Lucy the Elephant, endangered no more, gets a 20- year lease to stay in Margate
Two votes this week gave Lucy a stable, future. The 65-foot gem of Margate will remain where she is through a new 20-year lease.
Margate’s beloved Lucy the Elephant is officially staying put in her longtime beachfront perch.
Ending months of speculation that the famed wooden pachyderm might be uprooted, the Margate Board of Commissioners on Thursday unanimously approved a 20-year lease to keep Lucy in her seaside home overlooking the Decatur Avenue beach.
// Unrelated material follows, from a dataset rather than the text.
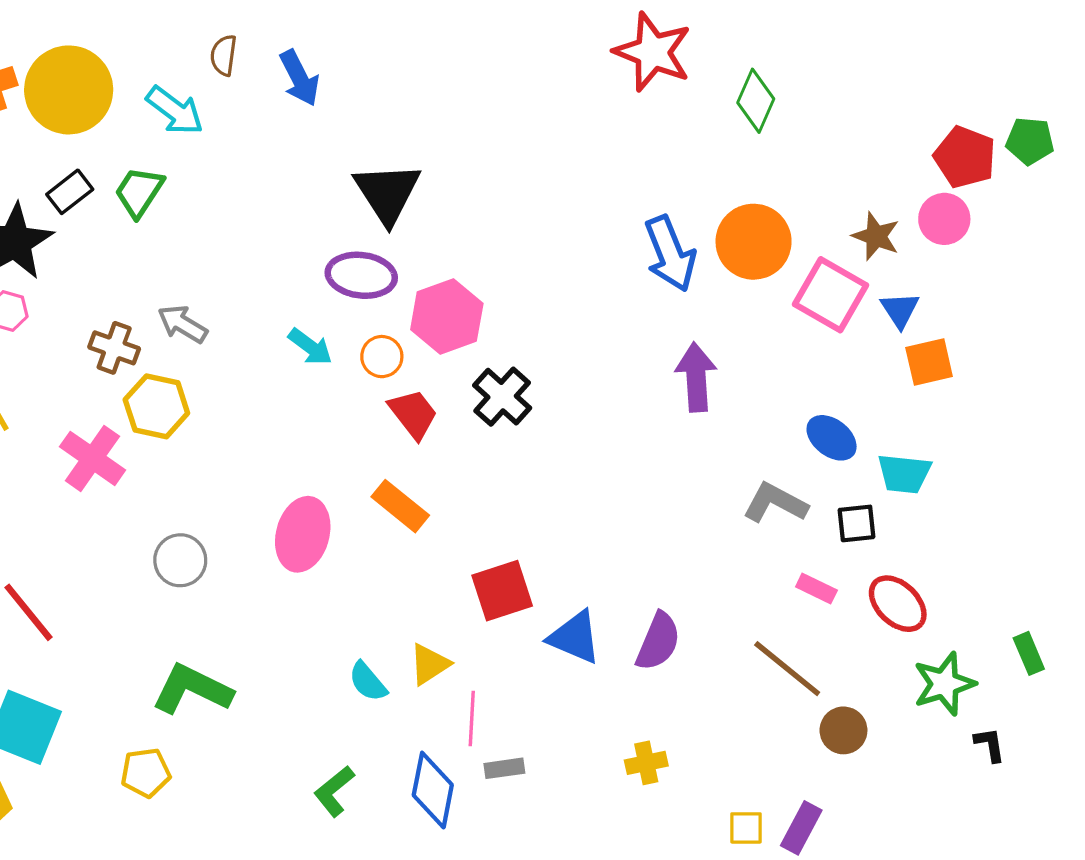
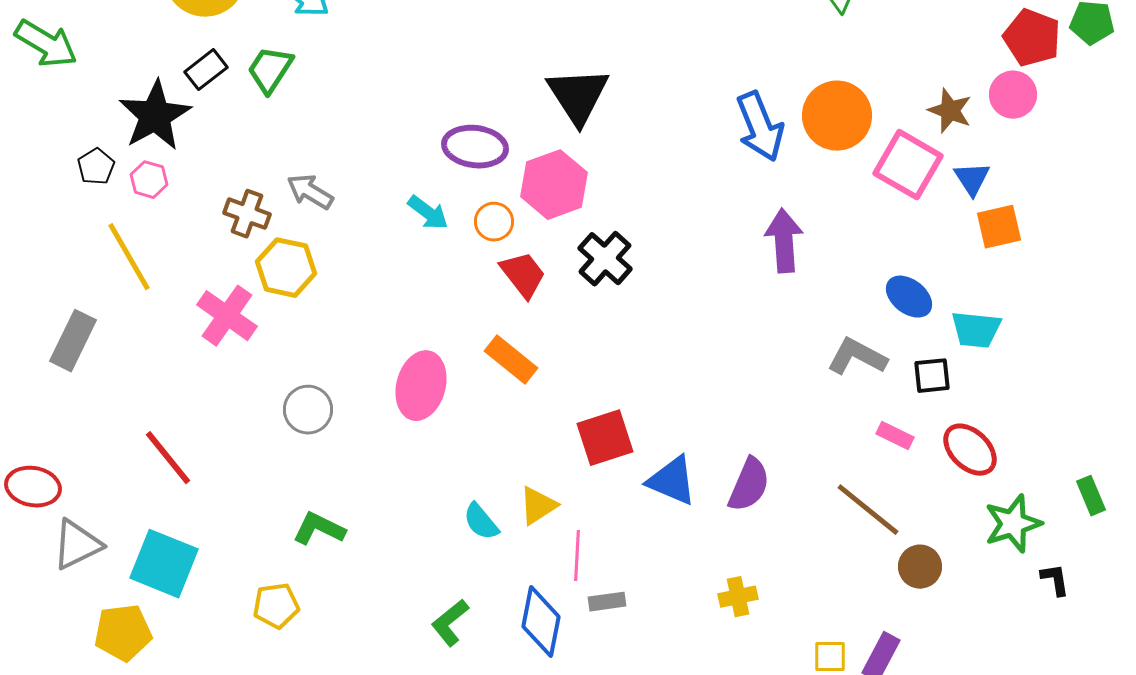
black triangle: (387, 193) -> (578, 96), moved
green L-shape: (192, 689) -> (319, 529), size x0.7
The deal will renew automatically every five years, securing Lucy’s place in this New Jersey Shore city for the foreseeable future.
The commissioners’ 3-0 vote to approve the lease followed similar affirmation from the Save Lucy Committee at the nonprofit’s bimonthly meeting on Sunday.
Richard Helfant, executive director and chief executive officer of the committee, said Friday that the deal was “in Lucy’s best interest.”
The earlier lease on the city-owned land where Lucy has long stood had been in place for 50 years, but was to expire at the end of this year. The two-decade extension will maintain the city’s ownership of the elephant, while allowing the committee to continue operating the site.
Helfant said negotiations between the committee and the city in the last few weeks had been cordial, in contrast to more tumultuous exchanges in the past. The two groups, he said, had engaged in back-and-forth for six years, working to draw up an acceptable arrangement to replace the previous lease.
But even amid disagreements, the two sides insist that they always had the same goal: a stable home for Lucy.
Still, until a long-term agreement was reached, questions about Lucy’s future fueled speculation of a possible move, even talk of a hotel in her place.
Mayor Michael Becker said Friday that moving Lucy was never an option.
“Lucy is part of Margate," he said. "Always has been, always will be.”
To celebrate, Becker, along with Lucy’s many fans, will gather on Saturday to celebrate her 138th birthday. The party, which also will commemorate the 50th anniversary of the Save Lucy Committee, will feature a giant water slide, rides, food, and of course, tours of the 65-foot structure.
It will be “an elephant-sized celebration,” Helfant said.
Lucy was built in 1881 to attract potential real estate buyers to Margate, then known as South Atlantic City, and has attracted international attention for its charming architecture ever since.
Ron Van Dyke, who for three years has owned the Breakfast Club of Margate, one of Lucy’s profitable neighbors, relies on Lucy to attract customers to his restaurant. Van Dyke, 50, also remembers visiting Lucy as a child, traveling from his home in Atlantic City to gawk at the behemoth.
He, along with other community members, heard rumors that Lucy might close when her lease ended on Dec. 31. All along, though, he assumed she’d stay put.
“Everybody around, they usually take care of Lucy,” he said. “I don’t think it will ever leave or close.”